At DigiPen, Technical Design I is one of the very first classes BA in Game Design students take. “We want to give students early hands-on experience with prototyping a variety of things so they can be productive, functional members of their game teams,” Cronk says. Using Unity and visual scripting tools, students create several interactive applications and practice different development techniques each week. “We focus on creating 2D character controllers and camera systems, implementing gameplay systems, and thinking about game feel,” Cronk says. “We also spend time discussing different games that the students have played, trying to analyze what it is about controls or cameras that people have liked or disliked, and why.” At the end of the semester, students put together all the skills they’ve learned to design and implement a small solo 2D game. In more advanced technical design courses, students learn about prototyping in Unreal Engine 4, ways to quickly adapt to custom engines they might encounter at established game studios, and get the opportunity to explore special interest topics like dynamic camera systems, tools development, and more.
DigiPen BA in Game Design student Kevin Jacobson on diving into technical design:
“Technical design combines my passion for game design with my passion for programming.
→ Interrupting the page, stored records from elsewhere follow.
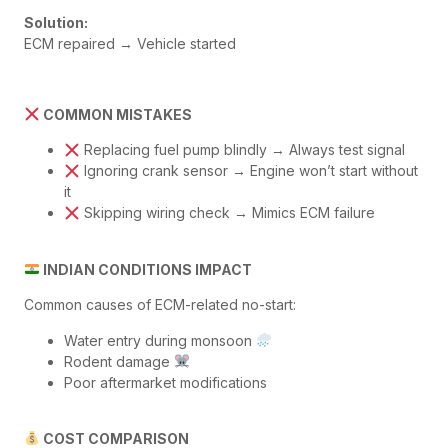
Solution:
ECM repaired → Vehicle started
COMMON MISTAKES
Replacing fuel pump blindly → Always test signal
Ignoring crank sensor → Engine won’t start without
it
Skipping wiring check → Mimics ECM failure
INDIAN CONDITIONS IMPACT
Common causes of ECM-related no-start:
Water entry during monsoon
Rodent damage
Poor aftermarket modifications
COST COMPARISON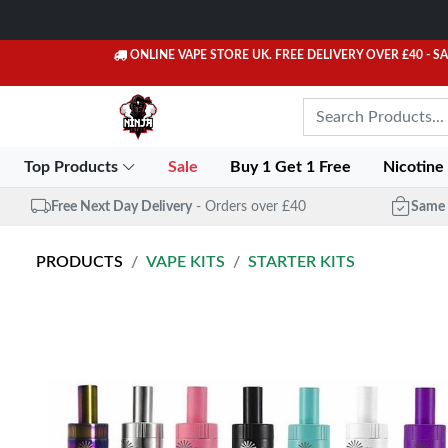
ONLINE VAPE STORE UK. FREE DELIVERY OVER £40
- S
Top Products
Sale
Buy 1 Get 1 Free
Nicotine
Free Next Day Delivery
- Orders over £40
Same 
PRODUCTS
VAPE KITS
STARTER KITS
It’s my responsibility to understand both the game being developed and the engine being used to develop it. A key part of that is facilitating communication between departments, so the designers understand what’s possible in the engine, and the programmers understand what the designers want from the game. I also enjoy being more hands-on, directly implementing gameplay features myself instead of passing them on.
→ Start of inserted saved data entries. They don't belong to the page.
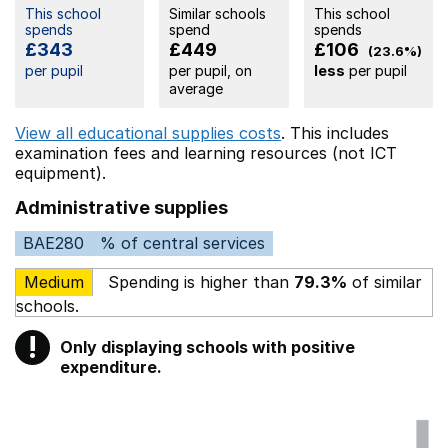
This school
Similar schools
This school
spends
spend
spends
£343
£449
£106
(23.6%)
per pupil
per pupil, on
less
per pupil
average
View all educational supplies costs
. This includes
examination fees
and learning resources (not ICT
equipment).
Administrative supplies
BAE280
% of central services
Medium
Spending is higher than
79.3%
of similar
schools.
!
Only displaying schools with positive
Warning
expenditure.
“Tools programming is also a passion of mine. I don’t just like to make things work — I like to make them work well. That can mean adding new functionalities, improving the user interface, or even completely refactoring a toolset. An experienced technical designer can look at a team’s workflow, find the bottlenecks, and design a tool to improve them, making everybody’s life a bit easier. I enjoy helping people, so this feels right at home.
“As a freshman, I used my C# experience to create a physics-based ‘drift’ controller in Unity for our game project, complete with a ‘tractor beam’ grappling hook. On my sophomore game, I wrote some of the early gameplay mechanics — a moving platform and a rotating laser — in C++, and I frequently helped the programmers debug issues within our custom engine. This year as a junior, I’m working more closely with the rest of my team as we get started with Unreal, helping troubleshoot tools issues and translating concepts between design, art, audio, and tech.”